All lines from the one containing "agosto 12, 2020" to the end of the entries below should be output exactly as they appear. No other lines should be output.
----- INFORMATION GIVEN -----
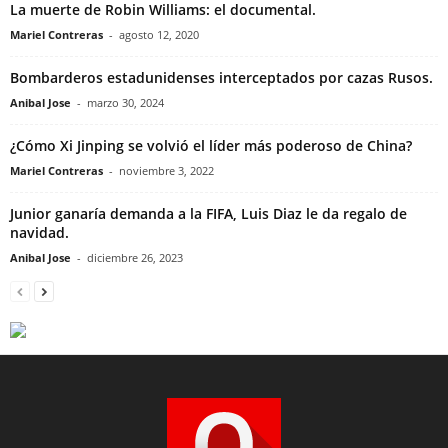
La muerte de Robin Williams: el documental.
Mariel Contreras
-
agosto 12, 2020
Bombarderos estadunidenses interceptados por cazas Rusos.
Anibal Jose
-
marzo 30, 2024
¿Cómo Xi Jinping se volvió el líder más poderoso de China?
Mariel Contreras
-
noviembre 3, 2022
Junior ganaría demanda a la FIFA, Luis Diaz le da regalo de
navidad.
Anibal Jose
-
diciembre 26, 2023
-----
RESULT OF THIS EXERCISE:
agosto 12, 2020
Bombarderos estadunidenses interceptados por cazas Rusos.
Anibal Jose
-
marzo 30, 2024
¿Cómo Xi Jinping se volvió el líder más poderoso de China?
Mariel Contreras
-
noviembre 3, 2022
Junior ganaría demanda a la FIFA, Luis Diaz le da regalo de
navidad.
Anibal Jose
-
diciembre 26, 2023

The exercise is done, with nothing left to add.